New Jersey is one of the top states for solar energy. A major reason for New Jersey’s solar leadership is its strong Clean Energy Program that started in 2001.The Clean Energy Program includes a progressive Renewable Portfolio Standard and the use of Solar Renewable Energy Certificates. We thought we would take a closer look at these components of New Jersey’s solar energy initiatives.
New Jersey’s Renewable Portfolio Standard
New Jersey’s Renewable Portfolio Standard (RPS) has been the foundation for New Jersey’s solar energy growth. An RPS is a state-level requirement specifying the percentage of electricity utilities must obtain from renewable sources either by generating such energy themselves or purchasing it from others. The RPS is a very important vehicle for increasing the use of renewable energy and was initially adopted by New Jersey in 1999.
Several revisions to the New Jersey RPS have increased the percentage of renewable energy utilities are required to provide to the state’s retail customers. In addition, amendments added a specific requirement for the amount of electricity from solar, known as the solar carve-out. New Jersey was the first state to introduce a solar carve-out provision. The most recent RPS requires 24.39 percent of electricity from renewables by 2028 (this includes the solar carve-out of about 4 percent).
In the last few years, there has been legislation to dramatically increase the percentage of energy represented by the RPS. Most recently, a new bill was introduced in the New Jersey Senate, S 1707, that sets a goal of 80 percent renewable energy by 2050. The bill passed in the Senate on March 15, 2016. It was referred to the General Assembly’s Telecommunications and Utilities Committee where it still sits as of this posting.
An important component of New Jersey’s RPS is its use of the Solar Renewable Energy Certificates (SREC). Utilities can purchase the SRECs to fulfill their RPS requirements and are the main purchasers of SRECs.
Understanding Solar Renewable Energy Certificates
SRECs are a form of renewable energy credit (REC) or certificate which provides proof that a set amount of electricity was generated and sent to the grid. The RECs can be sold or traded separately from generated electricity and provide an opportunity for companies that cannot produce their own renewable energy to invest in clean energy.
Specifically representing credit for solar energy generation, SRECs are available in states that have a solar carve-out in their RPS. The entity generating the electricity represented by a SREC must be certified by a state regulatory agency, and the SRECs are documented in a registry.
How New Jersey’s Solar Renewable Energy Certificates Work
New Jersey developed its SREC Registration Program (SRP) in lieu of a state rebate or tax incentive program. The program includes municipalities, homeowners, and businesses. Prior to installation, the solar project must register with the SRP. After the project is completed and the registration is approved, the owner receives a SREC certification number.

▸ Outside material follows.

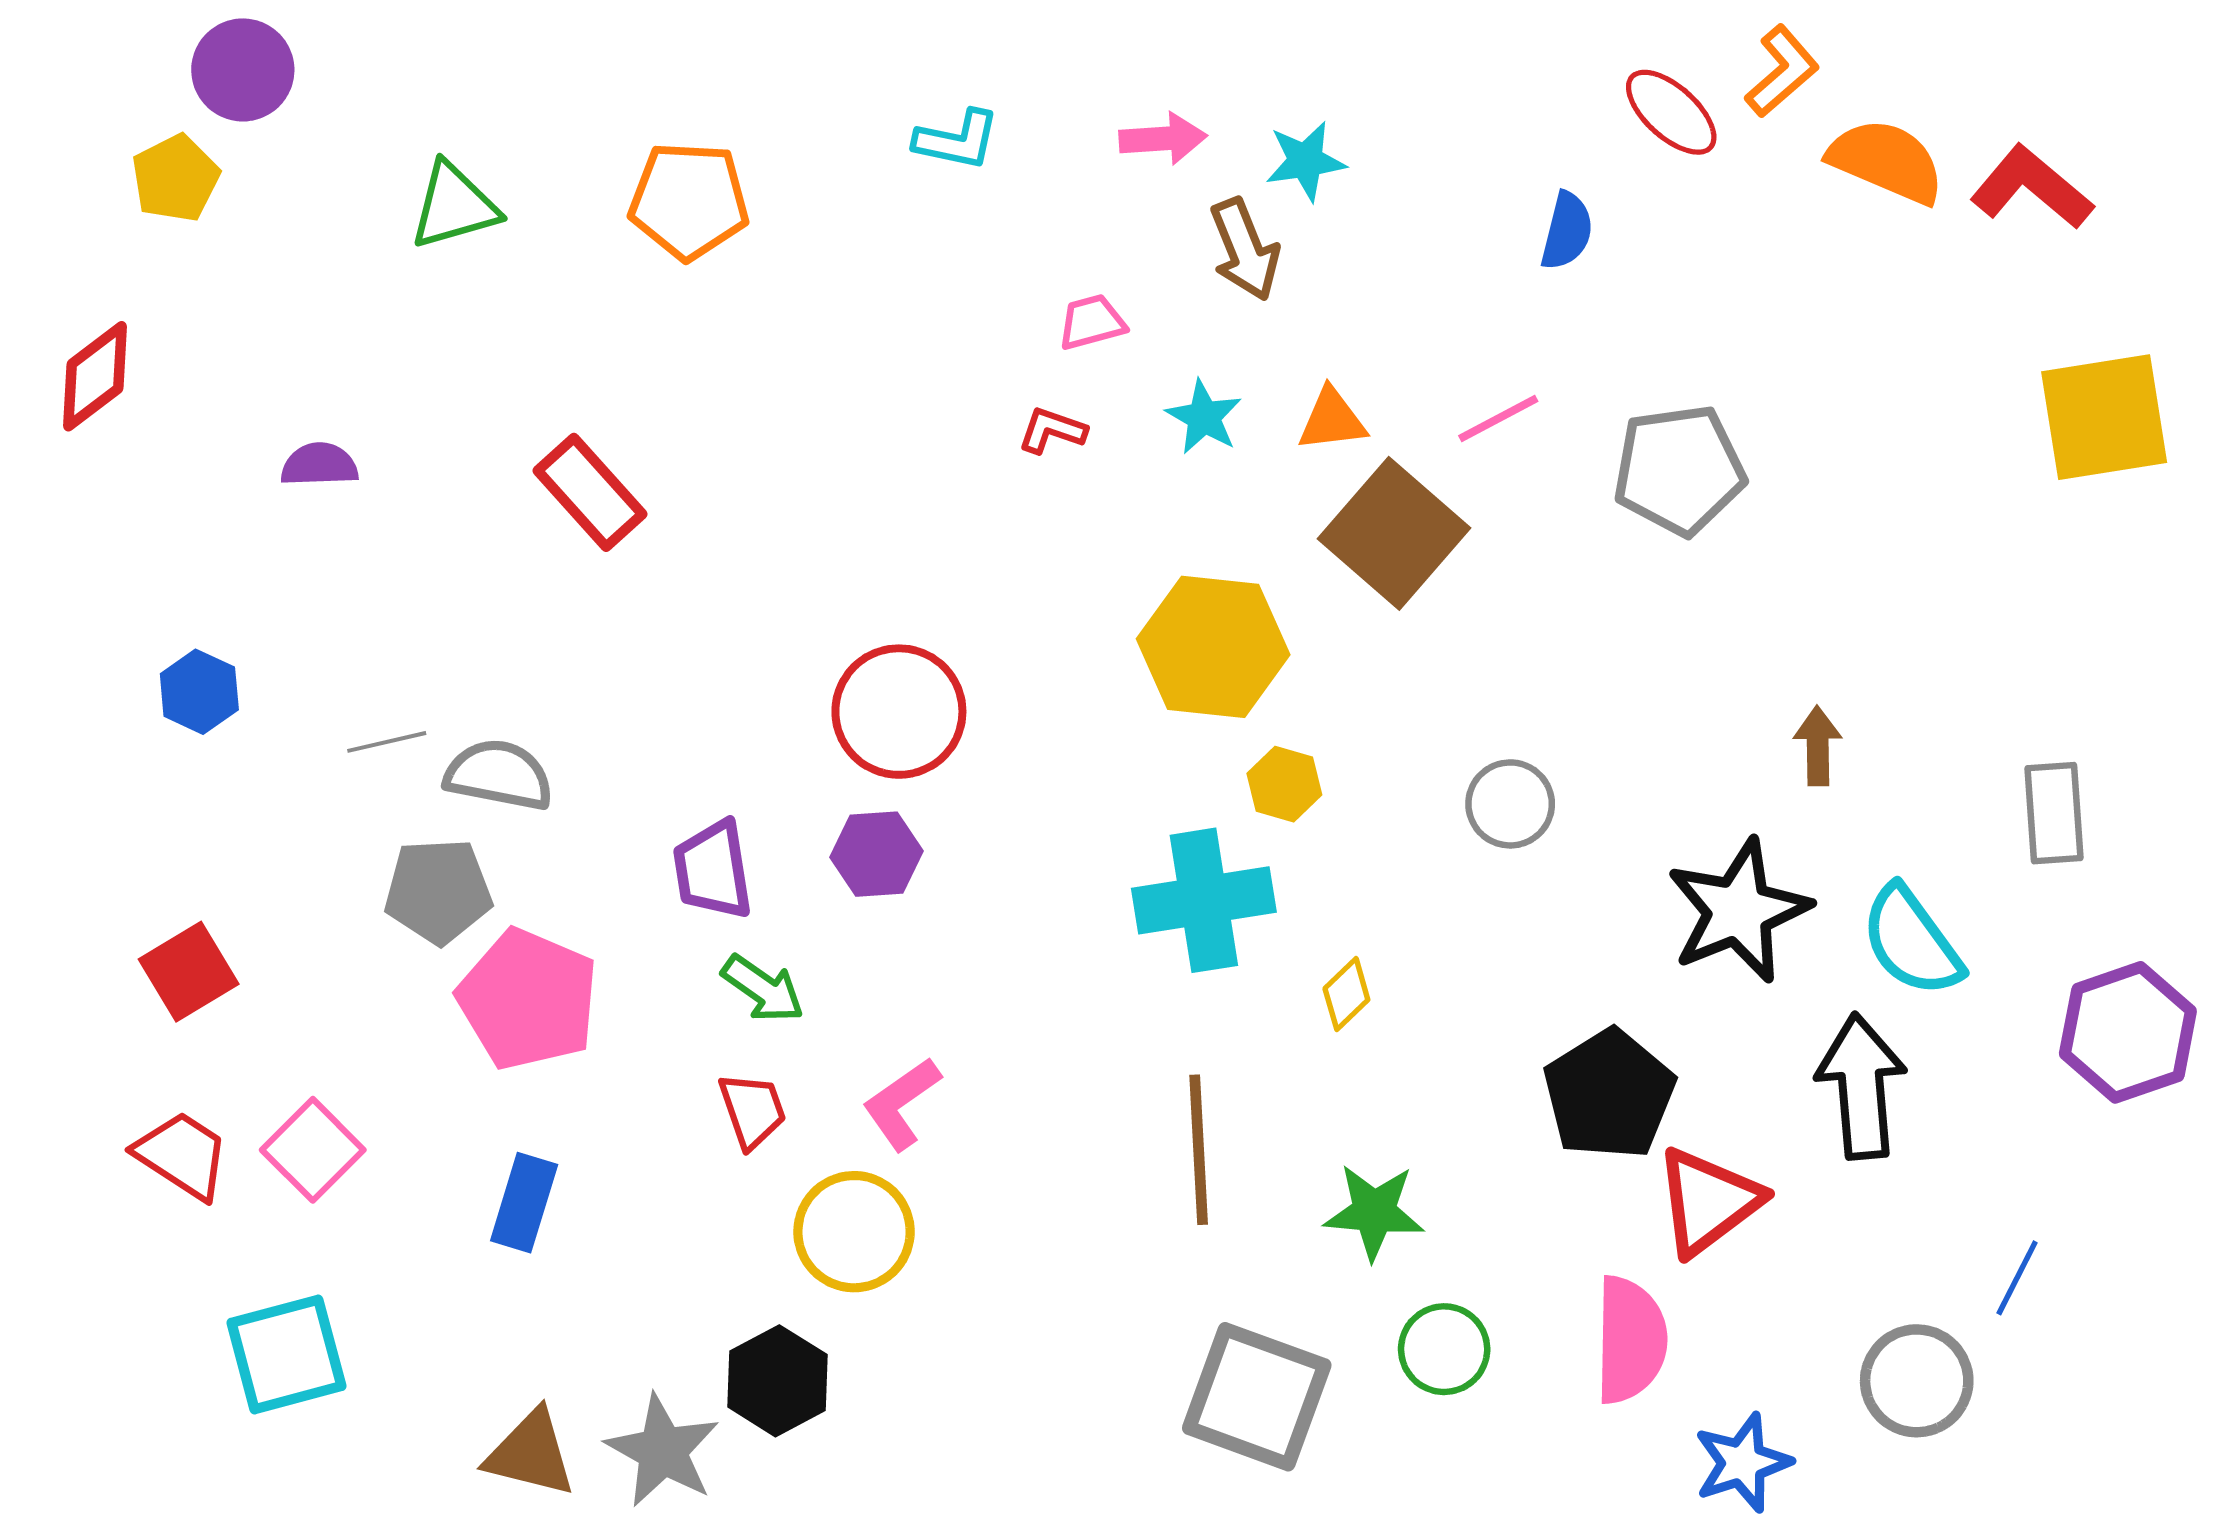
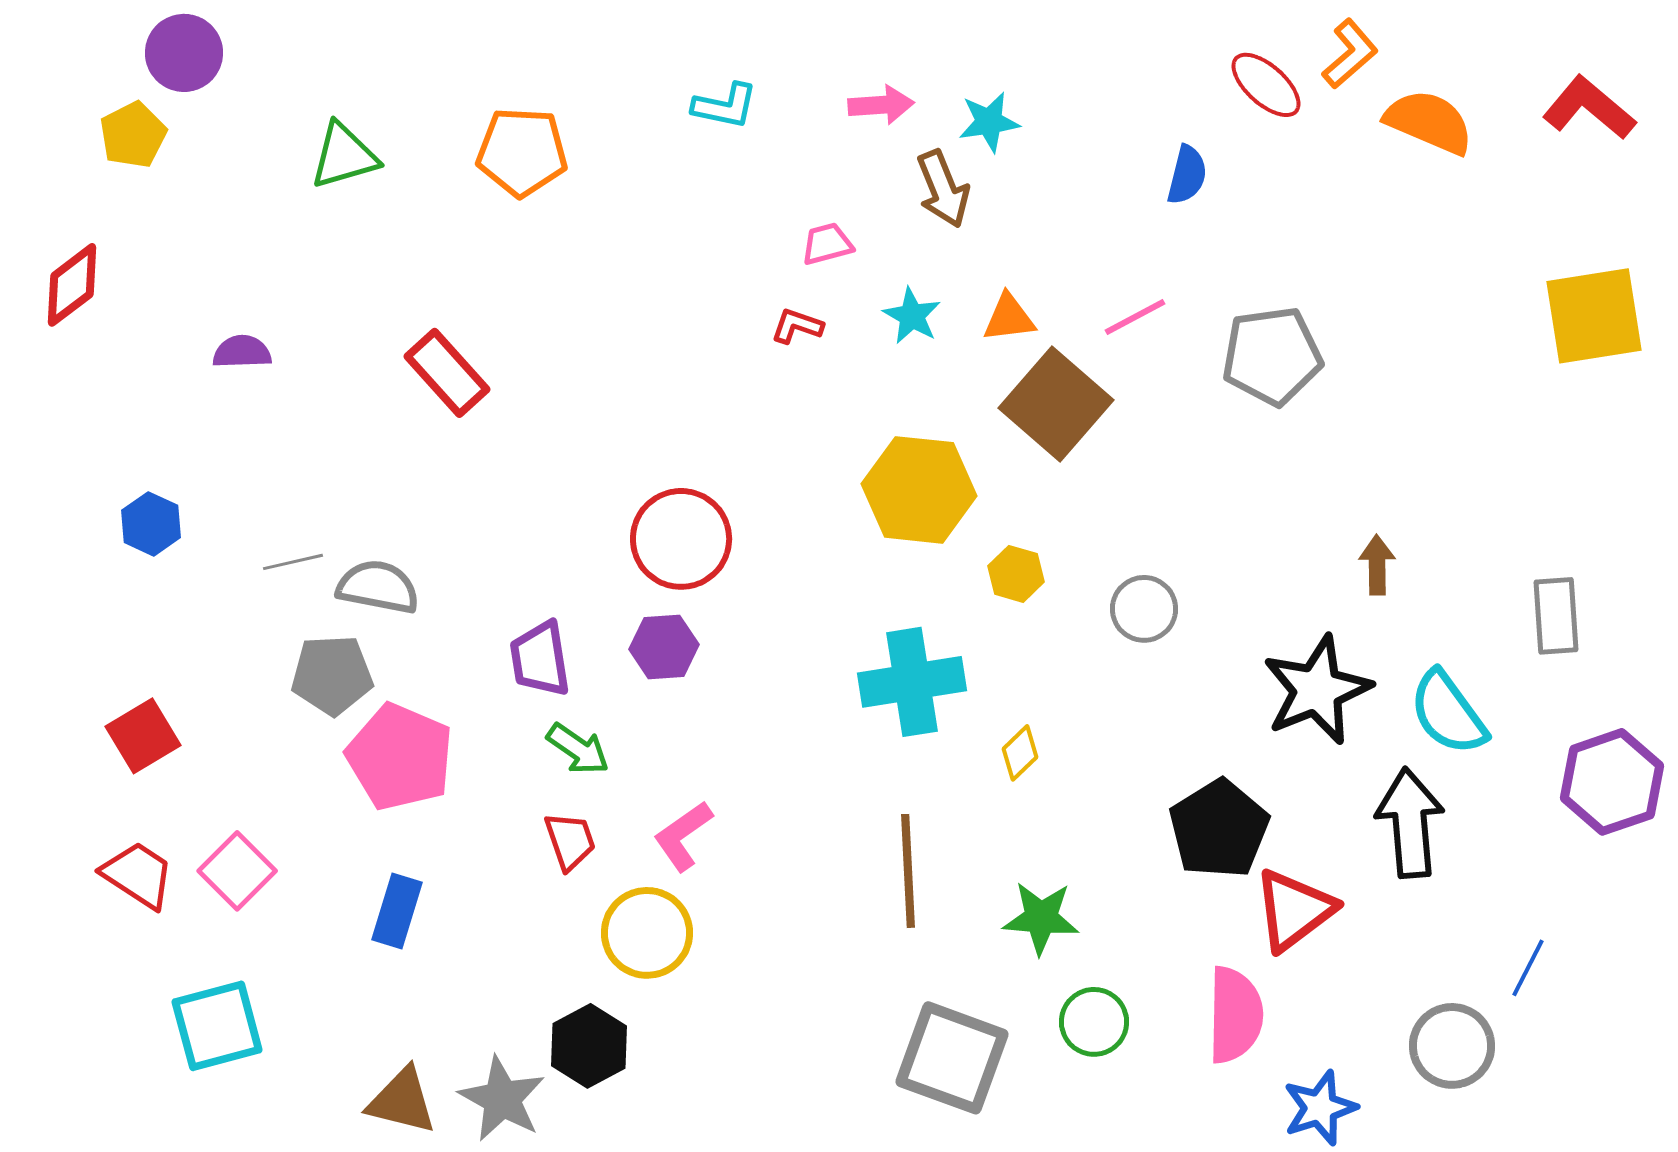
red L-shape: (2032, 187) -> (1589, 108), moved
yellow hexagon: (1284, 784) -> (1016, 574), moved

One SREC is earned every time the solar system generates 1,000 kilowatt-hours of electricity which is tracked in the SREC Tracking System.

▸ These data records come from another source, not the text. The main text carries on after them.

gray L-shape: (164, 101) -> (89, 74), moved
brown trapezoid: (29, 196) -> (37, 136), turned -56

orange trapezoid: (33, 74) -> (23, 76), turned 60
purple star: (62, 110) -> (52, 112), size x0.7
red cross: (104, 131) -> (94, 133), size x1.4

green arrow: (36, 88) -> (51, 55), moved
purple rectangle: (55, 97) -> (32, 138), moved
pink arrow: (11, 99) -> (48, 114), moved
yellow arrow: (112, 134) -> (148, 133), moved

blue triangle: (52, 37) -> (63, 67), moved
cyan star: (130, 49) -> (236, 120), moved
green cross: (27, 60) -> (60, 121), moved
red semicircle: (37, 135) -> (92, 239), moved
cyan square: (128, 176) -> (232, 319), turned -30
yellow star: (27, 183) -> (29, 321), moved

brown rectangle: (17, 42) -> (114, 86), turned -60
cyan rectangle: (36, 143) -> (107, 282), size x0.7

A customer can sell the SRECs online through the SREC Tracking System. The New Jersey portal for selling SRECs, starting in 2004, was the first time such a marketplace was created for SRECs. There are also companies that will consolidate different homeowners’ SRECs and sell them on behalf of the homeowners. SRECs can be a way to finance the building of a solar system. However, given that SRECs are sold on the open market, there can be significant price fluctuations depending on SREC availability.

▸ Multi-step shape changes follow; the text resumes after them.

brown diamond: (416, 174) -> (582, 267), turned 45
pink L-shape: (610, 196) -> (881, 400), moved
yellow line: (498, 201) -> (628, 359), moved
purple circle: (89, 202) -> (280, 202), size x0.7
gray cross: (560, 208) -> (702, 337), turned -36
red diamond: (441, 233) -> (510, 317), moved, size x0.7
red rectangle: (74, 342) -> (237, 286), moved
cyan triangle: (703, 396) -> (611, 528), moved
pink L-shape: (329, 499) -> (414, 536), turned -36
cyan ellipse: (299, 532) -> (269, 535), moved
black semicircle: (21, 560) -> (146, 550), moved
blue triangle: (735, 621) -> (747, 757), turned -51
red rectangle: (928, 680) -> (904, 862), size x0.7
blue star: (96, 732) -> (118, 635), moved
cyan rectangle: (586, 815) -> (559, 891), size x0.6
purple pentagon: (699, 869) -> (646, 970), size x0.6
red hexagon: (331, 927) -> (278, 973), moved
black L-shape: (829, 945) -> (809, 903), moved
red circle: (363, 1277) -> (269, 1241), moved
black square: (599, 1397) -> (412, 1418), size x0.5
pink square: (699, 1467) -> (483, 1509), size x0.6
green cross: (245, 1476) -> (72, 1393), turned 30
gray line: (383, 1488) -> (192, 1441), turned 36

History of New Jersey’s SREC Program
New Jersey’s SREC program is responsible for much of the huge increase in New Jersey’s use of solar. However, there have been some problems with the program in recent years due to dips in the SREC trading price. Some owners didn’t contemplate the possibility of fluctuations in SREC pricing when they invested in solar systems.
Several years ago, there was concern that the SREC market could collapse given declining prices. One of the contributing factors to these decreasing prices was the large amount of solar being built. To save the market, the state passed a law in 2012 designed to stabilize the price of SRECs by increasing the solar RPS requirements in the short-term. This change required utilities to purchase more SRECs, and the SREC prices recovered.
There is concern that with more solar development, the price of SRECs could once again decrease. To continue to sustain the SREC market, another bill, S 2276, was introduced in the New Jersey legislature this past May to increase the solar carve-out of 4.1 percent by 2021 rather than 2028. On October 6 2016, the bill passed out of the Telecommunications and Utilities Committee and was scheduled for a second reading in the New Jersey General Assembly.
We are anxious to see whether the recently proposed legislation will become law and maintain New Jersey’s solar energy growth.